With preferential voting, there’s simply no excuse for putting such mediocrity at the top. All you’re doing is propping up their system that simply teeters between “more greed for the wealthy” and “slightly less greed foemen the wealthy” until it finds the maximum amount of psycopathic neoliberalism that the public will tolerate.
OK, sure, but what’s your solution? What should we be doing instead of these new efficiency standards that can’t be done in addition to them? I don’t disagree with your frustrations, but it’s easy to say something is not good enough without also providing something that is.
I don’t disagree with your frustrations, but it’s easy to say something is not good enough without also providing something that is.
I’m not a politician and it’s not my job to write environmental policy.
Even if I were to write you a policy that was flawless in every way, what good will that do 3 levels deep, on a small community, on an obscure social media platform? I don’t have the power to enact it nor the platform to promote it.
What I can do is call out policy that isn’t good enough, both publicly and privately to the parties and representatives, letting them know that I’m simply not going to vote for them if that’s all they’ve got. Without people grovelling around their feet and thanking them for crumbs, their choices are to either do better or never hold power again.
And like I said, with preferential voting there is no excuse. You’re not going to waste your vote if your first choice doesn’t get in. You don’t need to run damage control for Labor to save us all from Liberals. So why celebrate “slightly better” just because it’s not slightly worse?
the Rudd/Gillard clusterfuck was the end of Labor having any ambition
Nah, that would be the ambitious 2019 election platform where the lost an unlosable election.
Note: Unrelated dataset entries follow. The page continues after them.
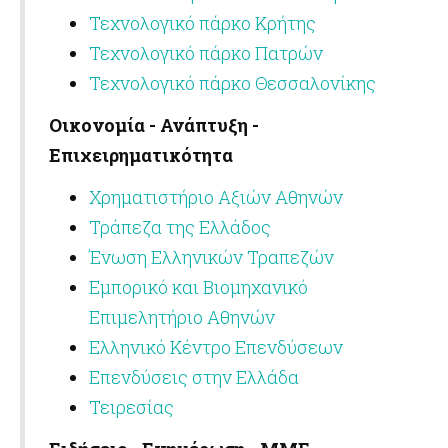
Τεχνολογικό πάρκο Κρήτης
Τεχνολογικό πάρκο Πατρών
Τεχνολογικό πάρκο Θεσσαλονίκης
Οικονομία - Ανάπτυξη -
Επιχειρηματικότητα
Χρηματιστήριο Αξιών Αθηνών
Τράπεζα της Ελλάδος
Ένωση Ελληνικών Τραπεζών
Εμπορικό και Βιομηχανικό
Επιμελητήριο Αθηνών
Ελληνικό Κέντρο Επενδύσεων
Επενδύσεις στην Ελλάδα
Τειρεσίας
This is the best summary I could come up with:
The Albanese government has watered down flagship new laws aimed at disincentivising the use of high-polluting cars and hastening the importation of cleaner vehicles amid pressure from the auto industry.
Australia’s proposed fuel standard will place a cap on the emissions from new cars to incentivise carmakers to supply low- and zero-emissions vehicles as part of their fleet.
The changes also recategorise a raft of Australia’s most popular SUVs – including the Toyota LandCruiser, Ford Everest, Isuzu MUX, Nissan Patrol and Mitsubishi Pajero Sport – from passenger vehicles to the light commercial category.
Callachor said Toyota supported the amended scheme as a positive step, though he added: “We shouldn’t be under any illusions that there still remains a very big challenge in achieving those ambitious numbers.”
The Federal Chamber of Automotive Industries had called for the scheme to be watered down, a position that led to Tesla and Polestar quitting the group in protest.
The changes follow the Biden administration last week announcing it would ease its rules – a scheme that the Albanese government had claimed it was basing its local standard on.
The original article contains 785 words, the summary contains 184 words. Saved 77%. I’m a bot and I’m open source!
The government also announced changes to the credits system. These mean companies whose emissions averages across their fleet come in below the cap will gain credits that can be traded with other manufacturers who will be penalised for exceeding the cap.
What value does this possibly provide, other than giving inefficient companies a loophole that prevents the country from overachieving our limp dick “goals” which already doom future generations to a (highly conservative) 50% chance of 2-3c.
This whole thing is unsurprising; Labor are neoliberals owned by oligarchs — far better for the future than any conservative party — but that doesn’t make this corporate subsidy any less shit than it is.